As for The Drifter, it’s possible he ducked out of my interview because the questions hit too close to home. Or maybe he really just wants to save the information for his next book — a book on a subject that he had previously told me he’s no longer comfortable talking about. I suppose it’s also possible I showed my hand and now he will do his own desktop investigation with my leads.
There is something sleazy about some of the characters who’ve glommed onto this case. I refer to some of these types as grief whores — people who feed off a death because they find a particular thrill from the proximity to tragedy. You can find this type of person on social media, let’s say, who is enveloped by a tragedy that might have nothing to do with them — not that we shouldn’t be sad or share sadness when tragedies occur, but these people build their entire identity on a tragedy.
It’s fair to also wonder about my own proximity to this case. I have to ask myself what’s really driving me to do this beyond just writing a story. I can’t seem to stop looking at the fractured, endless case. It started with a mix of fear and fascination. It started with the idea that the worst monsters always wind up looking just like you and me.

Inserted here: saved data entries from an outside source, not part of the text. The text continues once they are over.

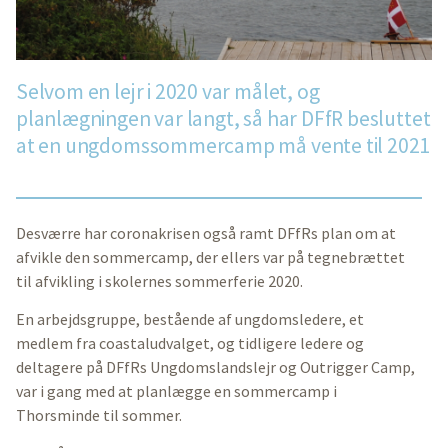
Selvom en lejr i 2020 var målet, og
planlægningen var langt, så har DFfR besluttet
at en ungdomssommercamp må vente til 2021
Desværre har coronakrisen også ramt DFfRs plan om at
afvikle den sommercamp, der ellers var på tegnebrættet
til afvikling i skolernes sommerferie 2020.
En arbejdsgruppe, bestående af ungdomsledere, et
medlem fra coastaludvalget, og tidligere ledere og
deltagere på DFfRs Ungdomslandslejr og Outrigger Camp,
var i gang med at planlægge en sommercamp i
Thorsminde til sommer.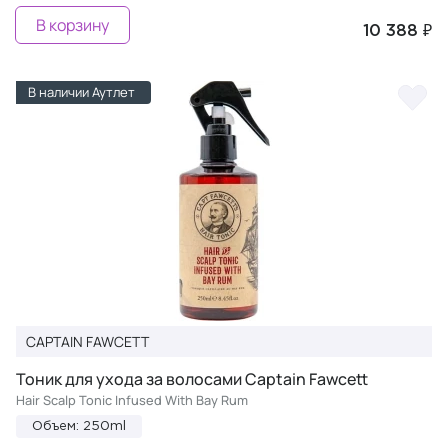
В корзину
10 388 ₽
В наличии Аутлет
CAPTAIN FAWCETT
Тоник для ухода за волосами Captain Fawcett
Hair Scalp Tonic Infused With Bay Rum
Объем: 250ml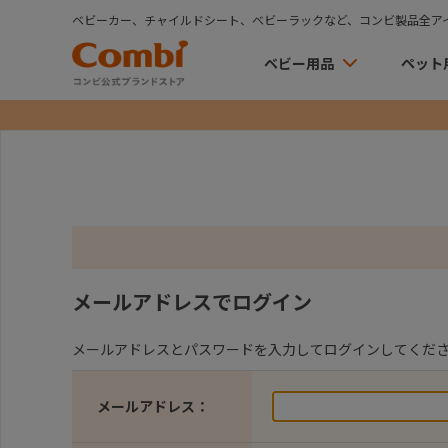
ベビーカー、チャイルドシート、ベビーラックなど、コンビ製品全ア
ベビー用品
ペット
メールアドレスでログイン
メールアドレスとパスワードを入力してログインしてくだ
メールアドレス：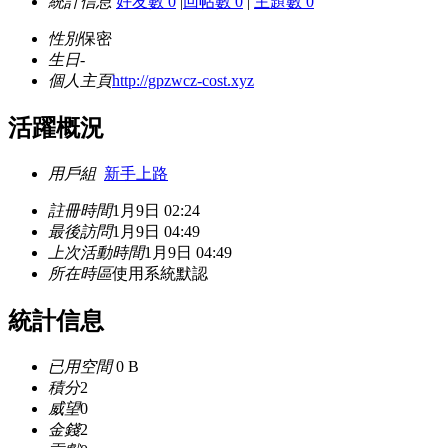
統計信息
好友數 0
|
回帖數 0
|
主題數 0
性別
保密
生日
-
個人主頁
http://gpzwcz-cost.xyz
活躍概況
用戶組
新手上路
註冊時間
1月9日 02:24
最後訪問
1月9日 04:49
上次活動時間
1月9日 04:49
所在時區
使用系統默認
統計信息
已用空間
0 B
積分
2
威望
0
金錢
2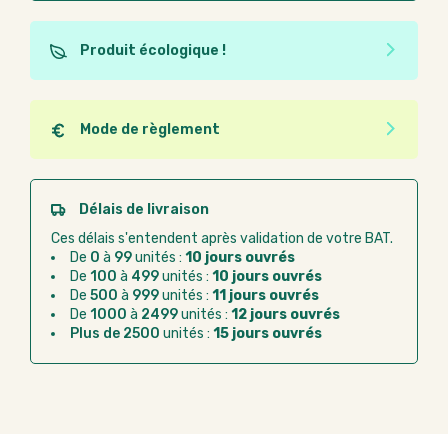
Produit écologique !
Ce produit est éco-conçu, il a été fabriqué à partir de
matériaux recyclés ou recyclables. Ces produits
peuvent plus facilement obtenir une seconde vie
Mode de règlement
après utilisation. L'origine de fabrication du produit
Quel que soit le mode de règlement, vous pouvez
n'entre pas dans les critères d'éco-conception.
passer commande en ligne sur Good Act.
Paiement CB :
paiement sécurisé par carte
Délais de livraison
bancaire
Ces délais s'entendent après validation de votre BAT.
Virement bancaire :
règlement sur facture
De
0
à
99
unités :
10 jours ouvrés
après la commande
De
100
à
499
unités :
10 jours ouvrés
De
500
à
999
unités :
11 jours ouvrés
Chorus Pro :
règlement par mandat
De
1000
à
2499
unités :
12 jours ouvrés
administratif après la commande
Plus de 2500
unités :
15 jours ouvrés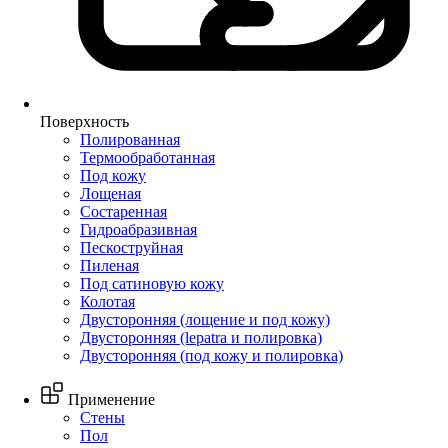
Поверхность
Полированная
Термообработанная
Под кожу
Лощеная
Состаренная
Гидроабразивная
Пескоструйная
Пиленая
Под сатиновую кожу
Колотая
Двусторонняя (лощение и под кожу)
Двусторонняя (lepatra и полировка)
Двусторонняя (под кожу и полировка)
Применение
Стены
Пол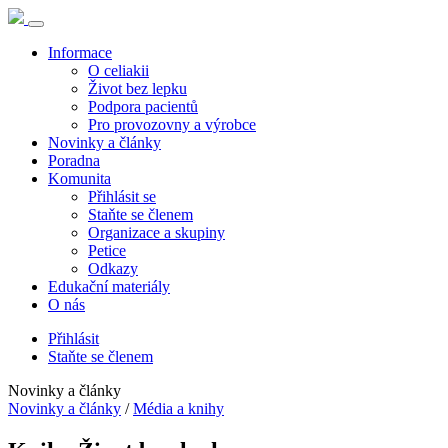
Informace
O celiakii
Život bez lepku
Podpora pacientů
Pro provozovny a výrobce
Novinky a články
Poradna
Komunita
Přihlásit se
Staňte se členem
Organizace a skupiny
Petice
Odkazy
Edukační materiály
O nás
Přihlásit
Staňte se členem
Novinky a články
Novinky a články
/
Média a knihy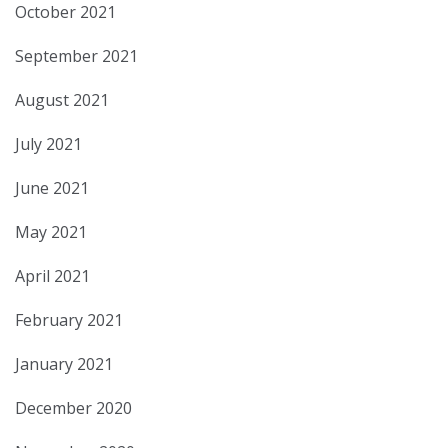
October 2021
September 2021
August 2021
July 2021
June 2021
May 2021
April 2021
February 2021
January 2021
December 2020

I couldn’t pin the whole thing on the idea of my supposed past life as a prostitute — despite my friend’s knowledge of the way the stars thread through human history.

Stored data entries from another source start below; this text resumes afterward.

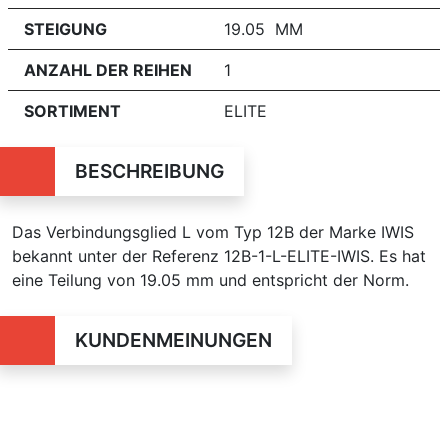
STEIGUNG
19.05 MM
ANZAHL DER REIHEN
1
SORTIMENT
ELITE
BESCHREIBUNG
Das Verbindungsglied L vom Typ 12B der Marke IWIS
bekannt unter der Referenz 12B-1-L-ELITE-IWIS. Es hat
eine Teilung von 19.05 mm und entspricht der Norm.
KUNDENMEINUNGEN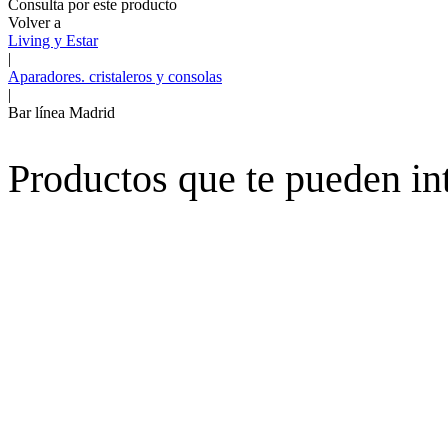
Consulta por este producto
Volver a
Living y Estar
|
Aparadores. cristaleros y consolas
|
Bar línea Madrid
Productos que te pueden in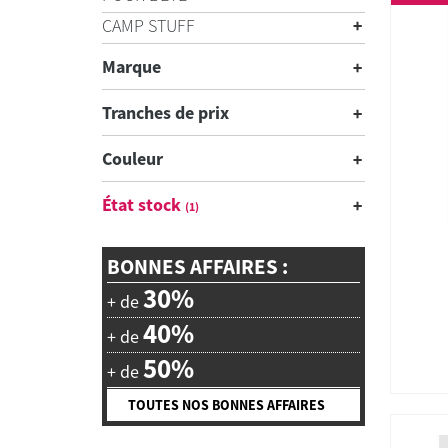
CAMP STUFF
Marque
Tranches de prix
Couleur
État stock
(1)
BONNES AFFAIRES :
30%
+ de
40%
+ de
50%
+ de
TOUTES NOS BONNES AFFAIRES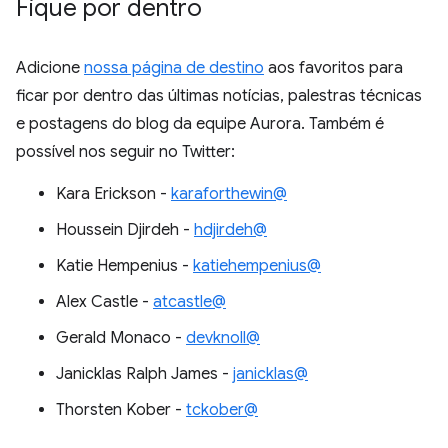
Fique por dentro
Adicione
nossa página de destino
aos favoritos para
ficar por dentro das últimas notícias, palestras técnicas
e postagens do blog da equipe Aurora. Também é
possível nos seguir no Twitter:
Kara Erickson -
karaforthewin@
Houssein Djirdeh -
hdjirdeh@
Katie Hempenius -
katiehempenius@
Alex Castle -
atcastle@
Gerald Monaco -
devknoll@
Janicklas Ralph James -
janicklas@
Thorsten Kober -
tckober@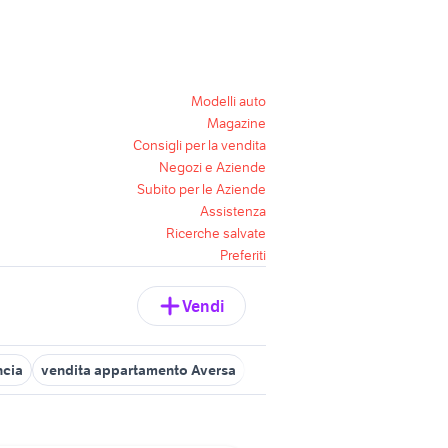
Modelli auto
Magazine
Consigli per la vendita
Negozi e Aziende
Subito per le Aziende
Assistenza
Ricerche salvate
Preferiti
Vendi
ncia
vendita appartamento Aversa
vendita appartamenti ad ave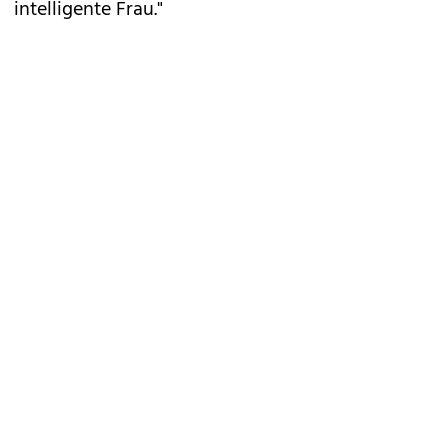
intelligente Frau."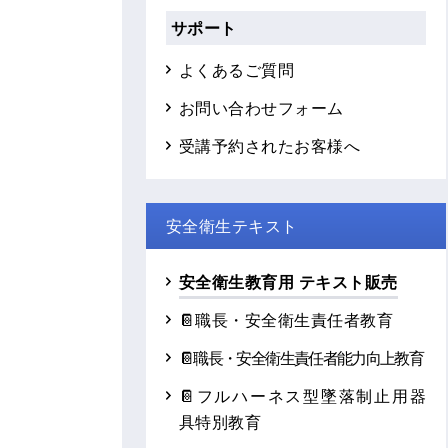
サポート
よくあるご質問
お問い合わせフォーム
受講予約されたお客様へ
安全衛生テキスト
安全衛生教育用 テキスト販売
📔職長・安全衛生責任者教育
📔職長・安全衛生責任者能力向上教育
📔フルハーネス型墜落制止用器
具特別教育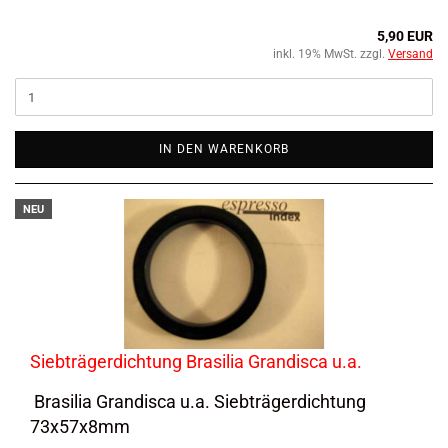
5,90 EUR
inkl. 19% MwSt. zzgl.
Versand
IN DEN WARENKORB
NEU
Siebträgerdichtung Brasilia Grandisca u.a.
Brasilia Grandisca u.a. Siebträgerdichtung
73x57x8mm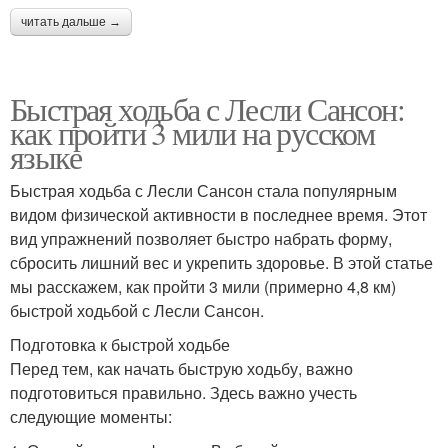
читать дальше →
Быстрая ходьба с Лесли Сансон:
как пройти 3 мили на русском
языке
Быстрая ходьба с Лесли Сансон стала популярным
видом физической активности в последнее время. Этот
вид упражнений позволяет быстро набрать форму,
сбросить лишний вес и укрепить здоровье. В этой статье
мы расскажем, как пройти 3 мили (примерно 4,8 км)
быстрой ходьбой с Лесли Сансон.
Подготовка к быстрой ходьбе
Перед тем, как начать быструю ходьбу, важно
подготовиться правильно. Здесь важно учесть
следующие моменты: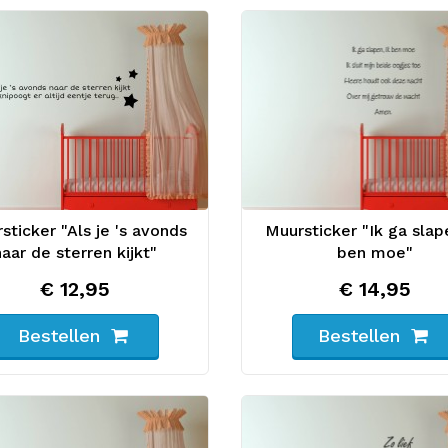
sticker "Als je 's avonds
Muursticker "Ik ga slape
naar de sterren kijkt"
ben moe"
€ 12,95
€ 14,95
Bestellen
Bestellen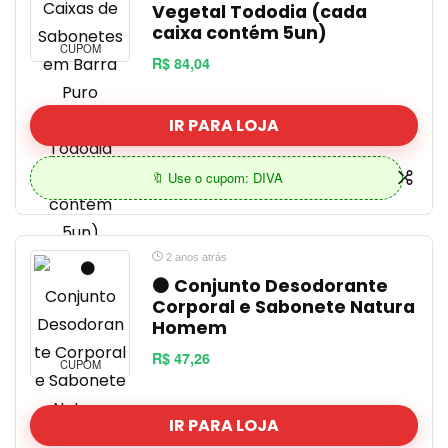
Vegetal Tododia (cada
caixa contém 5un)
CUPOM
R$ 84,04
IR PARA LOJA
🔖 Use o cupom: DIVA
2 anos atrás
⚫ Conjunto Desodorante
Corporal e Sabonete Natura
Homem
R$ 47,26
CUPOM
IR PARA LOJA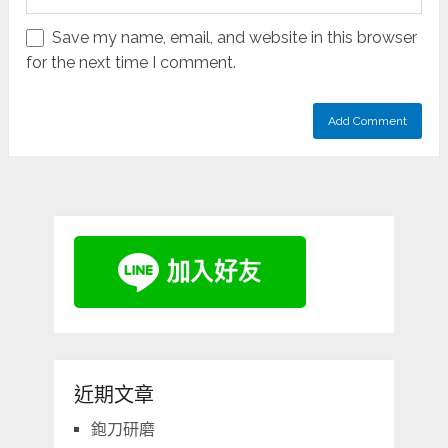
Save my name, email, and website in this browser
for the next time I comment.
近期文章
鉋刀研磨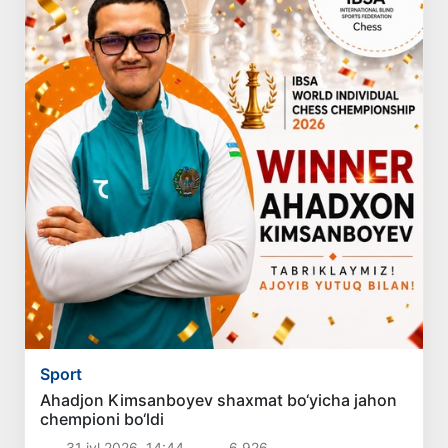
Sport
Ahadjon Kimsanboyev shaxmat bo‘yicha jahon
chempioni bo‘ldi
31 iyl 2026, 14:44
6 926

I’d also lost my grandfather to a sudden and still undetermined illness not long before I started investigating this story. He was a former cop in NYC. He was there in the 70s, when it was one sustained crime scene.
There was one month, he’d told me, that he had a dead body every day of the week. He said he felt like a funeral director. He remembered a body he sat with in Far Rockaway. His job was to guard the body and wait for the medical examiner. The guy was bludgeoned to death in an empty apartment. Blood splattered across the walls. It was a hot day, and the odor from the corpse had permeated the room. My grandfather told me the first thing he did was open all the windows. Then he found a chair. He banged off the filth and bugs. He looked in the kitchen for any cleaning supplies and found a can of spray under the sink, and he sprayed a perimeter around the chair. He placed his coat over the chair, and sat with the body for hours. He told me that he’d speak to the bodies. It might sound crazy, and he knew that, but he felt like it was appropriate, like it was the nice thing to do. I guess he taught me how to speak to the dead. To show them respect. To not fear them. Years later, he retired from the force, moved to South Florida, and became a hearse driver.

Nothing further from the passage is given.